It were the exact same feelings, the exact jiggling  pains in my stomach. I closed my eyes and I could feel my heart beating as fast as the speed of airplane, I had a shower of sweat all over my head and I couldn’t move my limbs. I thought If I move I would interfere the airplanes balance. My body froze and it wasn’t there anymore, all I could feel was my own breath and my  own thoughts.

“Why did I do this to myself, why did I agree to torture my own being, what I was thinking, why did I put myself at this flying box moving with an incredible speed and high, why did I leave my comfort zone, no Paris, nothing deserves this torture. I am one of those stupid people now.”

The airplane normalized, the stewardesses started to sell things, people untied their security belts, my sister felt asleep, but not me, I was still on the shocking zone.

I took the courage to look around, everything seemed normal, people were eating, drinking, chatting with each other, it was just me, wet and stoned.

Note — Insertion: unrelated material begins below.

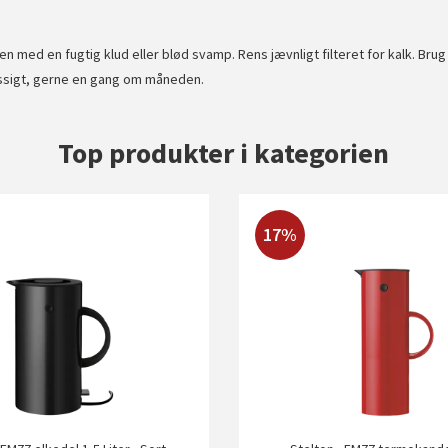
n med en fugtig klud eller blød svamp. Rens jævnligt filteret for kalk. Bru
æssigt, gerne en gang om måneden.
Top produkter i kategorien
17%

According to researchers there are around 100.000 flights per day and the statistics of airplane crashing are 1 in 29.4 million. “You’re much more likely to die getting to the airport than you are flying in the plane,” said the editors at Discovery. Sure, it is the safest way of traveling, but why I don’t tremble and sweat while driving, why don’t I wear an helmet whenever I go. It is because I believe in the process of live, because I feel save on the ground and because my mind patterns are structured on belief. I needed to work on those old belief patterns. Fears are just nonexistent beasts in our head that we create with our thoughts. Nothing more and nothing less.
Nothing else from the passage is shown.